Aliados-súditos históricos dos EUA – a Arábia Saudita, Iraque, África do Sul e, mesmo, o Brasil – começaram a procurar a proteção do guarda-sol russo-chinês. O próprio governo italiano da neo-fascista e pró-estadunidense Giorgia Meloni repensa a desfeita que fizera inicialmente à China. A Índia, nação continental, negou-se a isolar seu tradicional aliado e fornecedor de armas. Países africanos mostram a cara emburrada aos Estados Unidos e aos antigos senhores europeus, com destaque para a França de Emmanuel Macron.
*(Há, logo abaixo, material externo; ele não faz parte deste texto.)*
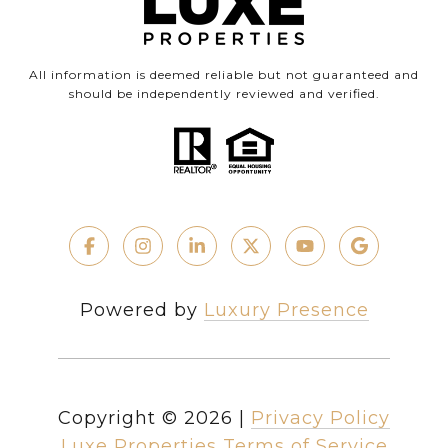
All information is deemed reliable but not guaranteed and
should be independently reviewed and verified.
Powered by
Luxury Presence
Copyright ©
2026
|
Privacy Policy
Luxe Properties Terms of Service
Um tiro pela culatra: guerra e crise na União Europeia
As sanções prejudicaram em forma limitada a economia russa e caEUAram estragos enormes à europeia, sobremaneira à Alemanha, obrigada a substituir o petróleo e o gás russo, barato, pelo estadunidense, custoso. Em 2023, o PIB tedesco recuou em 0.3%. [Le Monde, 1/08/2024.] Um dos objetivos da ofensiva ianque na Ucrânia foi quebrar os laços econômicos Alemanha-Rússia, pondo em marcha-lenta a ex-locomotiva europeia. A inflação do euro, organizada para corroer os salários e relançar a competitividade, ampliou a crise política na União Europeia, enquanto Vladimir Putin manteve alto consenso na Federação Russa. [OFICEROV-BEL’SKIJ, 2024, p. 127.]
Boris Johnson, inimigo visceral da Rússia, defenestrado do governo, foi substituído por primeiros-ministros que terminaram entregando o bastão aos trabalhistas, para que a russofobia inglesa fosse sustentada por administração legitimada pelas eleições. Keir Starmer, o novo primeiro-ministro inglês, apressou-se a declarar apoio total à campanha da OTAN. Atualmente, enfrenta insurreição popular contra a imigração selvagem, fogueada pela direita racista.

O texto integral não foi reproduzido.